Sehr geehrter Herr Zastrow,

mit großer Enttäuschung musste ich heute lesen, dass Sie die vor gerade mal 20 Jahren mühsam erkämpfte Versammlungsfreiheit der Sachsen bereit sind auszuhöhlen, um, wie Sie sagen, unseren Ruf zu retten.

Ich möchte Sie fragen ob Sie als wehrhafter Demokrat am 17. Oktober 2009 in Leipzig vor Ort waren und sich selbst ein Bild von der Situation gemacht haben, oder ob Ihre Meinung nur auf Hörensagen beruht.

Die sächsischen Piraten haben in Leipzig gemeinsam mit Pfarrer Führer und einem breiten demokratischen Bündnis aus Bürgern, Parteien, Vereinen und Repräsentanten der Stadt an der friedlichen Demonstration gegen die rechtsextremistischen „Kameradschaften“ teilgenommen und haben als wehrhafte Demokraten dazu beigetragen, den Ruf der Sachsen und der Stadt Leipzig zu verteidigen.

Wo waren Sie?

In Ihrer Pressemitteilung äußern Sie sich wie folgt:

„Die empörenden Gewalttaten haben leider noch einmal gezeigt, wie notwendig eine Novellierung des Versammlungsrechts in Sachsen ist. Die bisherige Gesetzeslage reicht ganz offenbar nicht aus, Gewaltausbrüche von Extremisten bereits im Vorfeld zu verhindern.

Es gibt daher dringend Handlungsbedarf. Wir dürfen nicht einfach zusehen, wie gewaltbereite Extremisten den guten Ruf Sachsens und Dresdens in Geiselhaft nehmen. Zu einer wehrhaften Demokratie gehört es, solchen Leuten entschieden entgegenzutreten. Wir dürfen einem offenkundigen Missbrauch des Versammlungsrechts nicht tatenlos zuschauen.

Wir werden deshalb – in dem Rahmen, den uns das Grundgesetz vorgibt – alle rechtlichen Möglichkeiten nutzen, einem Missbrauch der Versammlungsfreiheit vorzubeugen.
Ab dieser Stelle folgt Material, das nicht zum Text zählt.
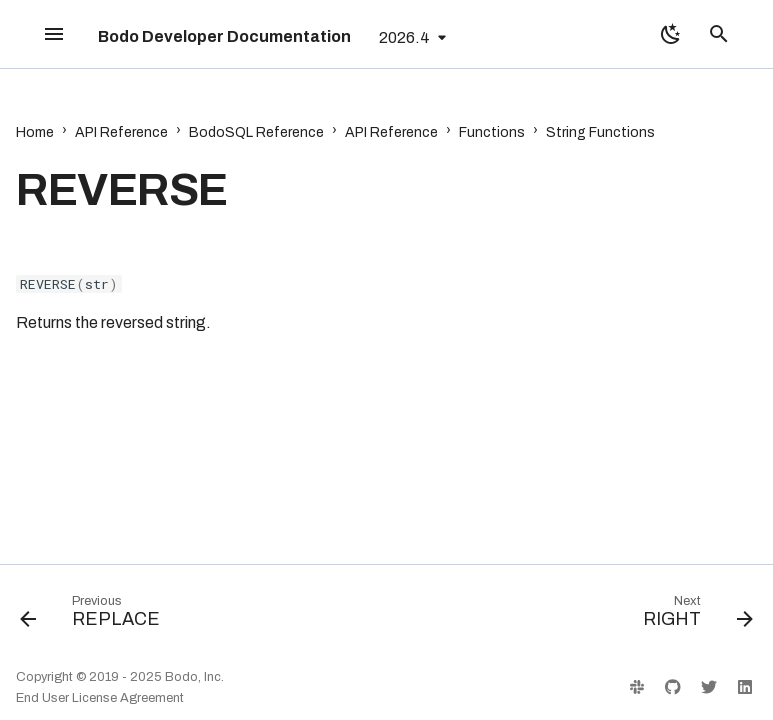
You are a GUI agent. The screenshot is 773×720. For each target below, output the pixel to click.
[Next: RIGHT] (694, 616)
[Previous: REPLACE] (94, 616)
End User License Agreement (100, 698)
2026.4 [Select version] (404, 37)
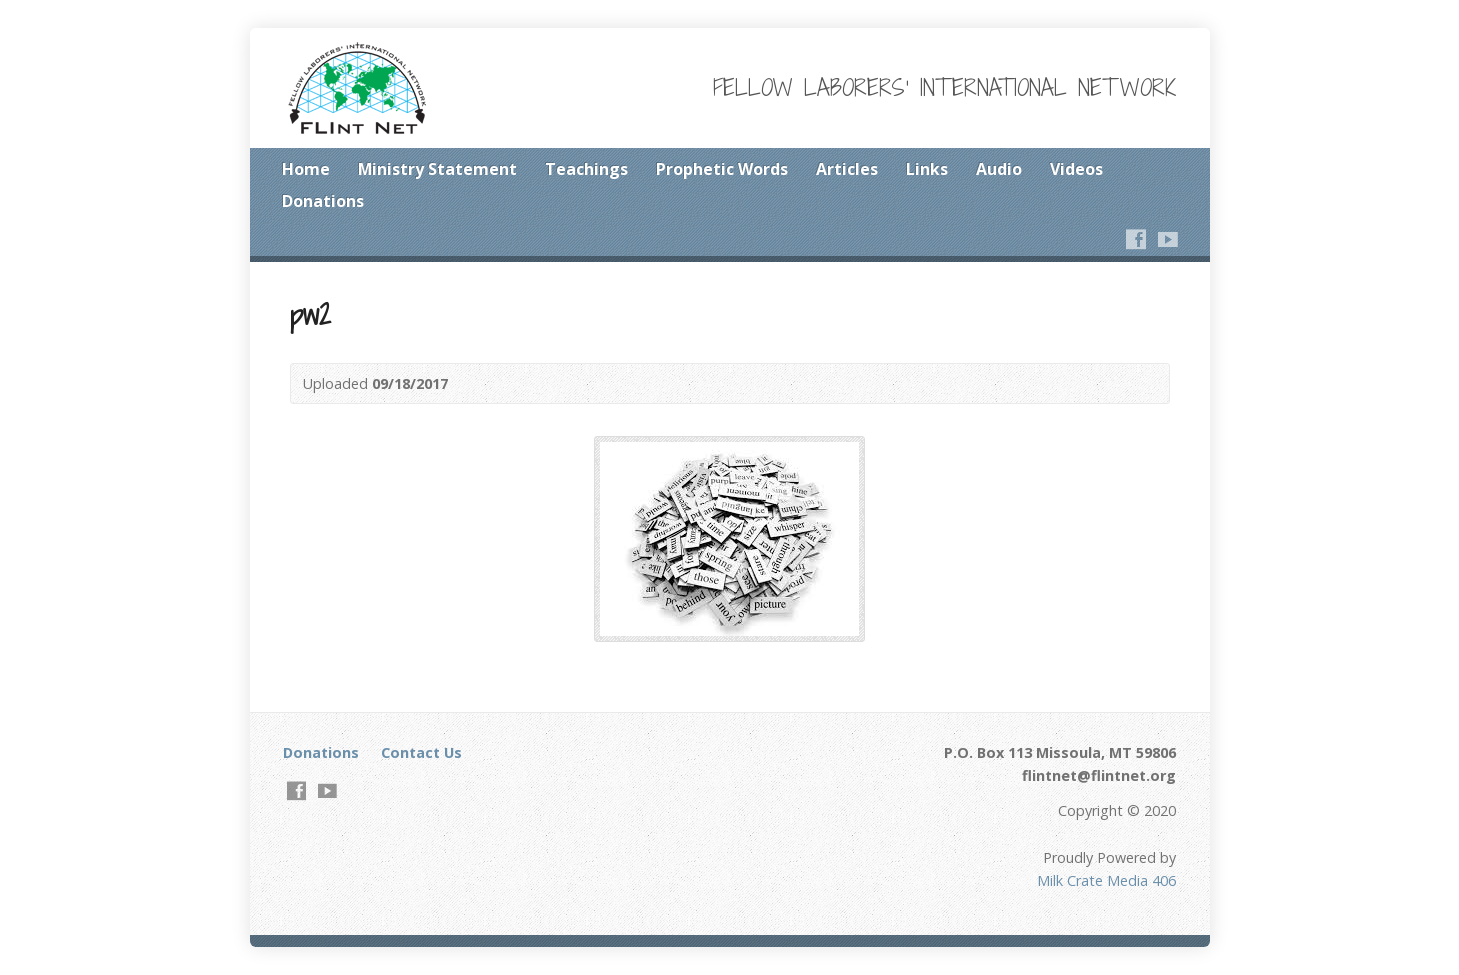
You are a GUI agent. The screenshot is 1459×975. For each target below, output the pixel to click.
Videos (1076, 169)
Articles (847, 169)
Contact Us (421, 752)
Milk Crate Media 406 (1106, 880)
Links (927, 169)
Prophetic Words (722, 169)
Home (306, 169)
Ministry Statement (437, 169)
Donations (323, 201)
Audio (999, 169)
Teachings (586, 169)
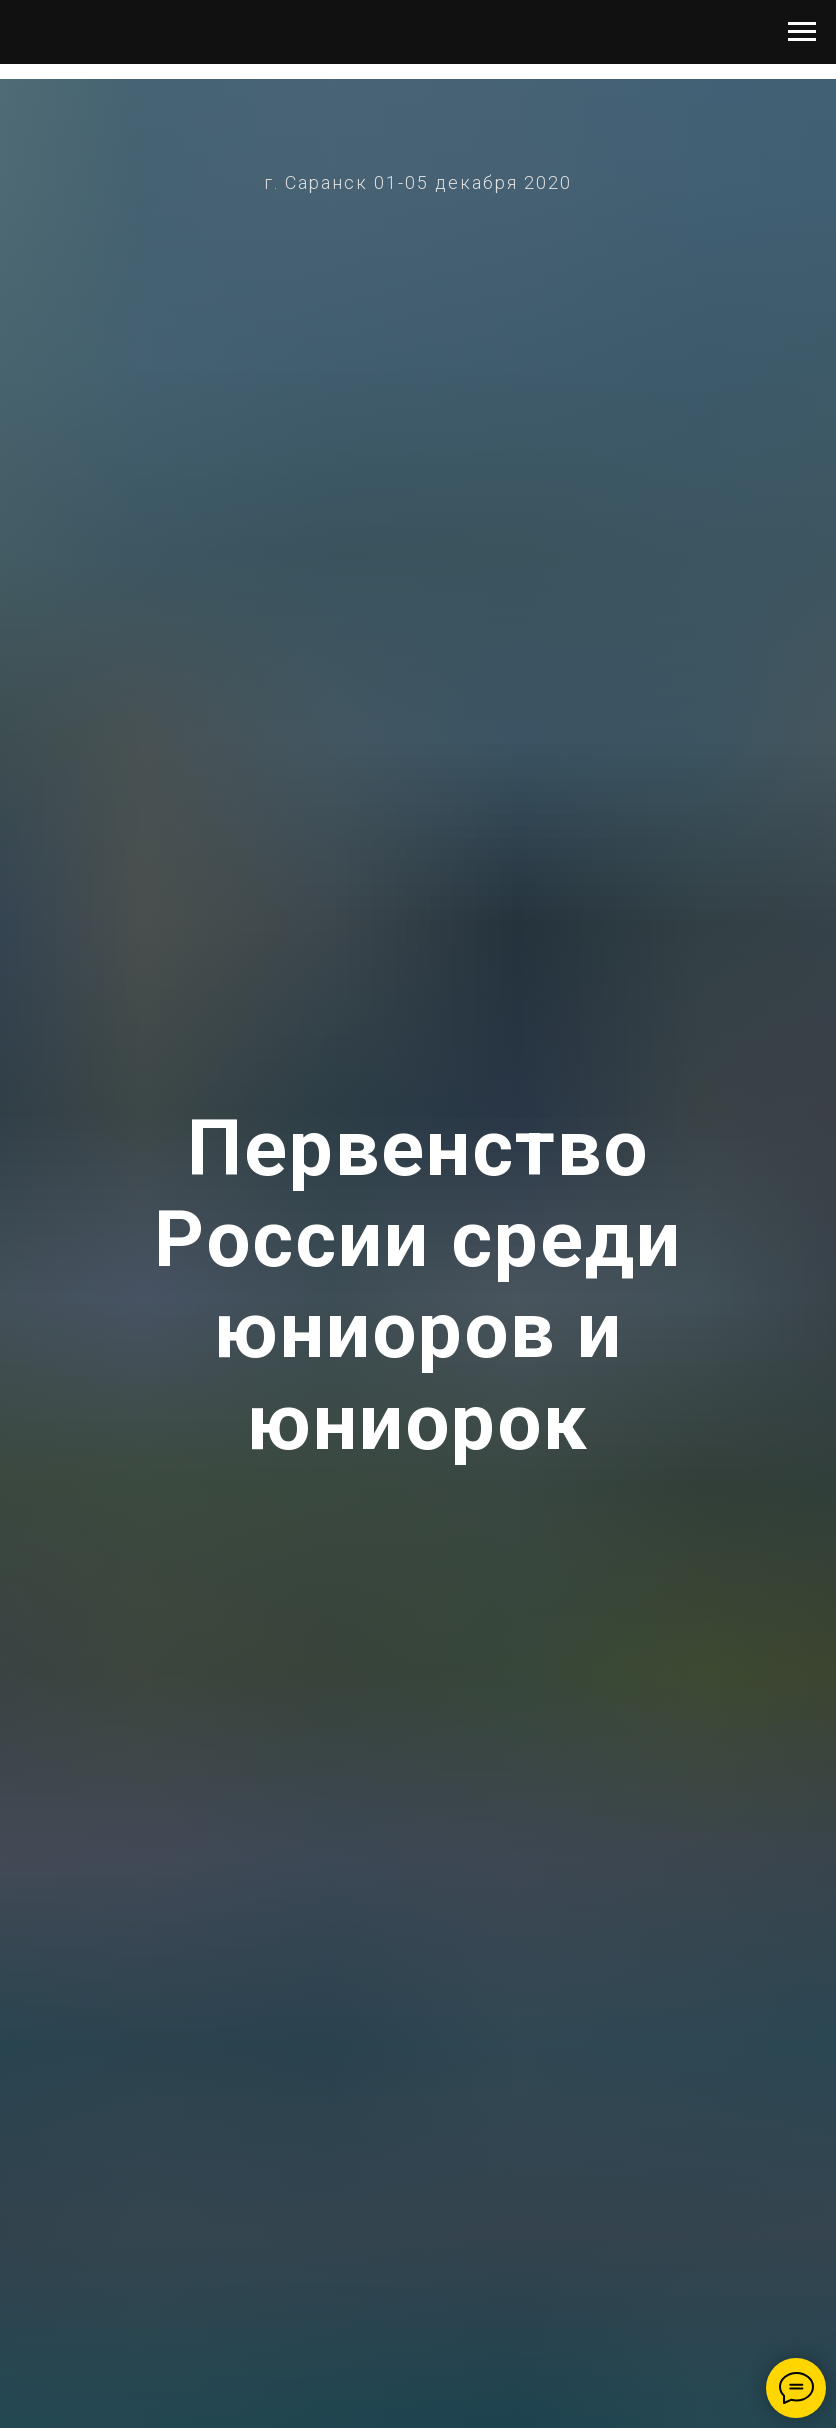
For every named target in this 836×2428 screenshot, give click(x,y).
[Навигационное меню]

Wir müssen Sachsen und seine Einwohner vor gewalttätigen Extremisten schützen.“

Nein, Herr Zastrow, es gilt die Einwohner Sachsens vor Populisten zu schützen, die zwar vorgeben, sich als „wehrhafte Demokraten“ den Neonazis entgegen zu stellen,  es aber stattdessen vorziehen, das grundgesetzlich verbriefte Recht auf Versammlungsfreiheit der Bürger dieses Landes bis an die Grenze der Verfassungswidrigkeit einzuschränken.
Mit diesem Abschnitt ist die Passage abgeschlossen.